- Education: University of Michigan, University of Cambridge, University of Virginia
- Known for: Resourcefulness, change, business ethics, and qualitative methods
- Spouse: Randi Sonenshein
- Scientific career
- Fields: Organization behavior, organization change, organization theory
- Workplaces: Rice University
- Website: http://www.ScottSonenshein.com

= Scott Sonenshein =

Organisational psychologist

Scott Sonenshein is the Henry Gardiner Symonds Professor at the Jesse H. Jones School of Business, Rice University. He is an organizational psychologist that primarily uses field methodologies to examine questions around work and organizations. Sonenshein is also the author of the book Stretch: Unlock the Power of Less – and Achieve More than You Ever Imagined. His latest book is Joy at Work, co-written with Marie Kondo, which was released in 2020.

==Career==
Sonenshein completed his PhD in Management and Organizations from the University of Michigan in 2007 after spending several years working at Vividence, an Internet startup during the dotcom era funded by Kleiner Perkins and Sequoia capital that was eventually purchased by Keynote Systems. His time in Silicon Valley inspired his research on organizational change and resourcefulness. He also holds a bachelor's degree from the University of Virginia and a master's degree from the University of Cambridge.

After graduating from Michigan, Sonenshein joined the faculty at Rice University, where he rose from an assistant professor to holding an endowed chair in under ten years.

==Books==
Sonenshein's first book, Stretch, published by HarperCollins, synthesizes his decade-plus of research to explain why our focus on the amount of resources overlooks how best to use the resources already in hand. Stretch reveals two mindsets that shape how we go about our lives: “stretching” and “chasing.” Stretchers embrace what they have, finding unconventional and productive ways to use resources already at hand. Chasers, by contrast, can't see the possibilities before them—and they're left wanting more to do more. Stretch was a Wall Street Journal bestseller and was named by the Washington Post as one of the 10 books on leadership to read in 2017.

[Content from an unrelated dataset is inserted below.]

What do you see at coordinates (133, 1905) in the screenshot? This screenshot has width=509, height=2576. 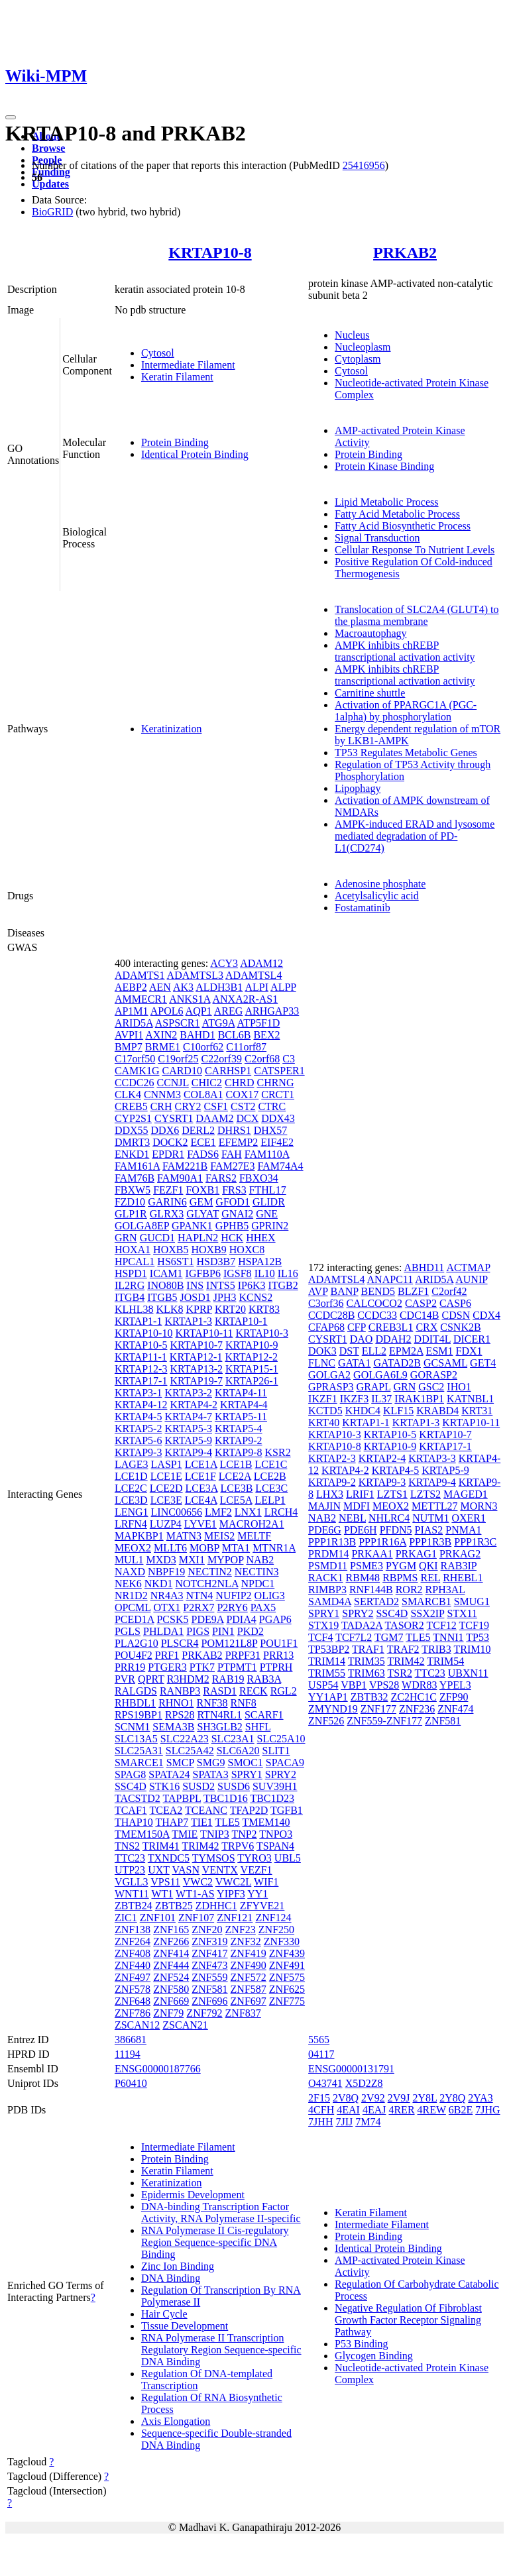 I see `ZBTB24` at bounding box center [133, 1905].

His latest book, Joy at Work, was co-written with international tidying expert Marie Kondo. It was published in North America by Little, Brown.

==Media==
Stretch received extensive media coverage upon its release and Sonenshein authored several articles applying the concept beyond work, including one of the most widely read stories in the New York Times' Well section in 2017 called, "To Raise Better Kids, Say No," and a feature for Time Magazine called, "The Key to Success Is Not Having More." He has also written for outlets such as Fast Company, Harvard Business Review, Fox News, CNBC, and Entrepreneur. His quote appearing on the front-page story of the New York Times warned about some of the challenges to fliers in an increasingly consolidated industry when United Airlines merged with Continental Airlines. Time named it the quote of the day.

== Academic research ==
Sonenshein's academic research spans topics including organizational change, social change and ethics, creativity and theories of resources. He previously served as an Associate Editor at Academy of Management Journal and has published papers in every top journal in organizational behavior.

Some of his key papers include:

Spreitzer, G., Sutcliffe, K., Dutton, J., Sonenshein, S., & Grant, A. M. (2005). A socially embedded model of thriving at work. Organization science, 16(5), 537–549.

Sonenshein, S. (2006). Crafting social issues at work. Academy of Management Journal, 49(6), 1158–1172.

Sonenshein, S. (2007). The role of construction, intuition, and justification in responding to ethical issues at work: The sensemaking-intuition model. Academy of Management Review, 32(4), 1022–1040.

Sonenshein, S. (2010). We're Changing—Or are we? untangling the role of progressive, regressive, and stability narratives during strategic change implementation. Academy of Management Journal, 53(3), 477–512.

Sonenshein, S. (2014). How organizations foster the creative use of resources. Academy of Management Journal, 57(3), 814–848.

Vaara, E., Sonenshein, S., & Boje, D. (2016). Narratives as Sources of Stability and Change in Organizations: Approaches and Directions for Future Research. The Academy of Management Annals, 10(1), 495–560.

Sonenshein, S., Nault, K., & Obodaru, O. (2017). Competition of a different flavor: How a strategic group identity shapes competition and cooperation. Administrative Science Quarterly, 62(4), 626–656.